What the task asks: Look through the data below and output, unchanged, every line from the one holding "Privacy Policy" through the one holding "Key Features That Stand Out", inclusive. Skip the pictures.
[[ Data to use open ]]
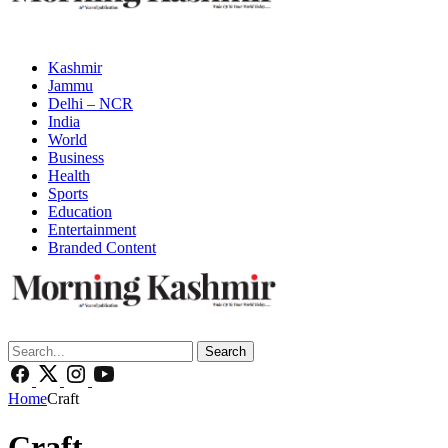
Kashmir
Jammu
Delhi – NCR
India
World
Business
Health
Sports
Education
Entertainment
Branded Content
Search
Home
Craft
Craft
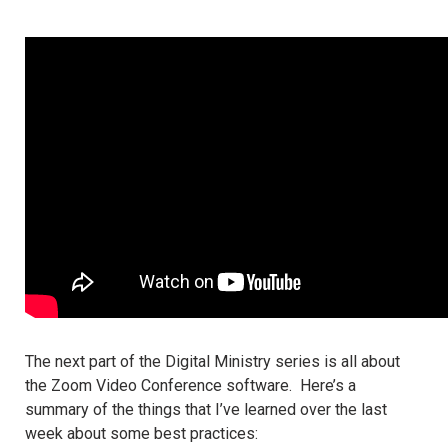
The next part of the Digital Ministry series is all about
the Zoom Video Conference software. Here’s a
summary of the things that I’ve learned over the last
week about some best practices:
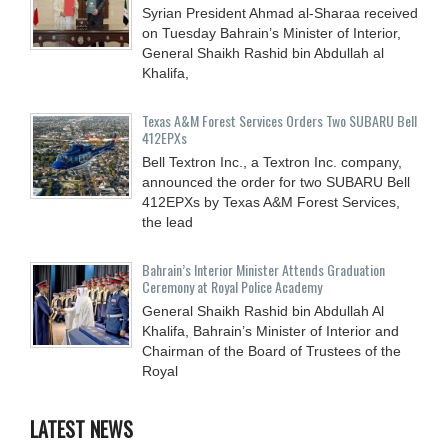
Syrian President Ahmad al-Sharaa received
on Tuesday Bahrain’s Minister of Interior,
General Shaikh Rashid bin Abdullah al
Khalifa,
Texas A&M Forest Services Orders Two SUBARU Bell
412EPXs
Bell Textron Inc., a Textron Inc. company,
announced the order for two SUBARU Bell
412EPXs by Texas A&M Forest Services,
the lead
Bahrain’s Interior Minister Attends Graduation
Ceremony at Royal Police Academy
General Shaikh Rashid bin Abdullah Al
Khalifa, Bahrain’s Minister of Interior and
Chairman of the Board of Trustees of the
Royal
LATEST NEWS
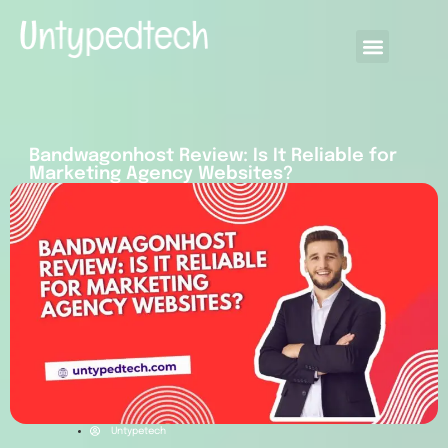
Bandwagonhost Review: Is It Reliable for
Marketing Agency Websites?
Untypetech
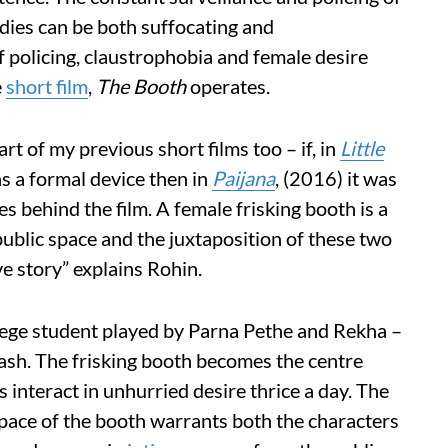
odies can be both suffocating and
of policing, claustrophobia and female desire
e
short film
,
The Booth
operates.
rt of my previous short films too – if, in
Little
as a formal device then in
Paijana
, (2016) it was
es behind the film. A female frisking booth is a
public space and the juxtaposition of these two
ve story” explains Rohin.
lege student played by Parna Pethe and Rekha –
ash. The frisking booth becomes the centre
 interact in unhurried desire thrice a day. The
pace of the booth warrants both the characters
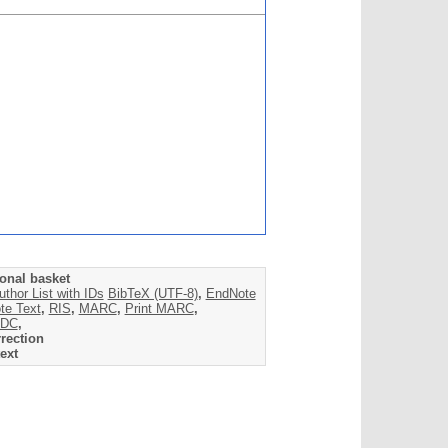
onal basket
uthor List with IDs
BibTeX (UTF-8)
,
EndNote
te Text
,
RIS
,
MARC
,
Print MARC
,
DC
,
rection
ext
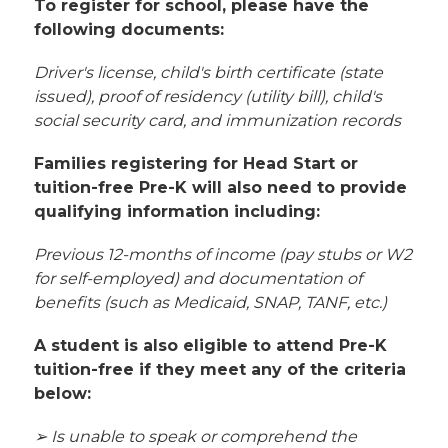
To register for school, please have the 
following documents:
Driver's license, child's birth certificate (state 
issued), proof of residency (utility bill), child's 
social security card, and immunization records
Families registering for Head Start or 
tuition-free Pre-K will also need to provide 
qualifying information including:
Previous 12-months of income (pay stubs or W2 
for self-employed) and documentation of 
benefits (such as Medicaid, SNAP, TANF, etc.)
A student is also eligible to attend Pre-K 
tuition-free if they meet any of the criteria 
below:
➢ Is unable to speak or comprehend the 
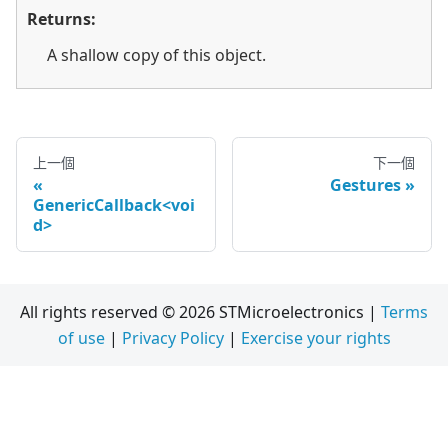
Returns:
A shallow copy of this object.
上一個
下一個
Gestures
GenericCallback<voi
d>
All rights reserved © 2026 STMicroelectronics |
Terms
of use
|
Privacy Policy
|
Exercise your rights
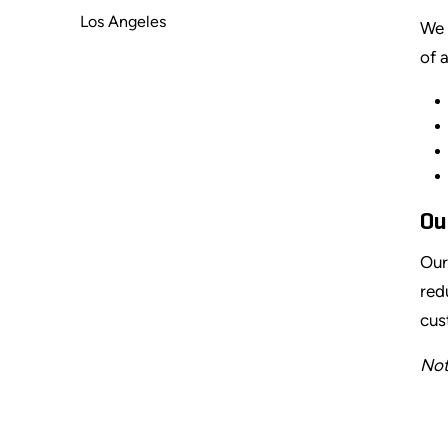
Los Angeles
We 
of 
Ou
Our
red
cus
Not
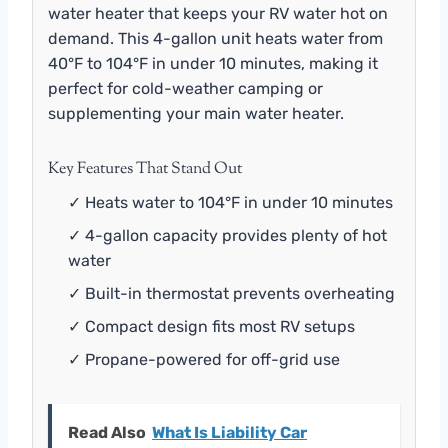
water heater that keeps your RV water hot on
demand. This 4-gallon unit heats water from
40°F to 104°F in under 10 minutes, making it
perfect for cold-weather camping or
supplementing your main water heater.
Key Features That Stand Out
✓ Heats water to 104°F in under 10 minutes
✓ 4-gallon capacity provides plenty of hot
water
✓ Built-in thermostat prevents overheating
✓ Compact design fits most RV setups
✓ Propane-powered for off-grid use
Read Also
What Is Liability Car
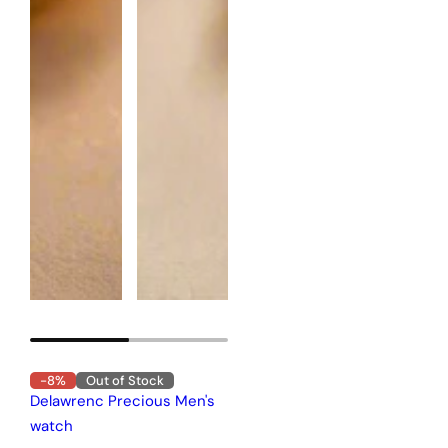
-8%
Out of Stock
Delawrenc Precious Men's
watch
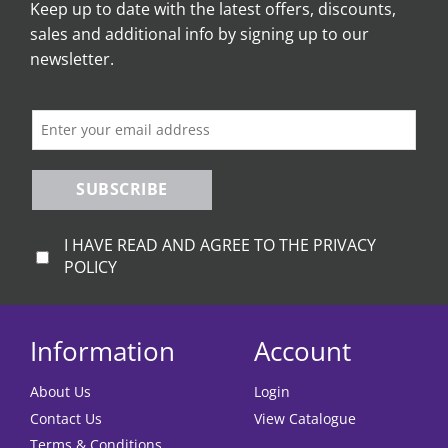
Keep up to date with the latest offers, discounts,
options
options
sales and additional info by signing up to our
may
may
be
be
newsletter.
chosen
chosen
on
on
the
the
product
product
page
page
SUBSCRIBE
I HAVE READ AND AGREE TO THE PRIVACY
POLICY
Information
Account
About Us
Login
Contact Us
View Catalogue
Terms & Conditions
[[ Data to use closed ]]
Written response:
Privacy Policy
|
Exercise your rights
Los Angeles
We 
of 
Ou
Our
red
cus
Not
water heater that keeps your RV water hot on
demand. This 4-gallon unit heats water from
40°F to 104°F in under 10 minutes, making it
perfect for cold-weather camping or
supplementing your main water heater.
Key Features That Stand Out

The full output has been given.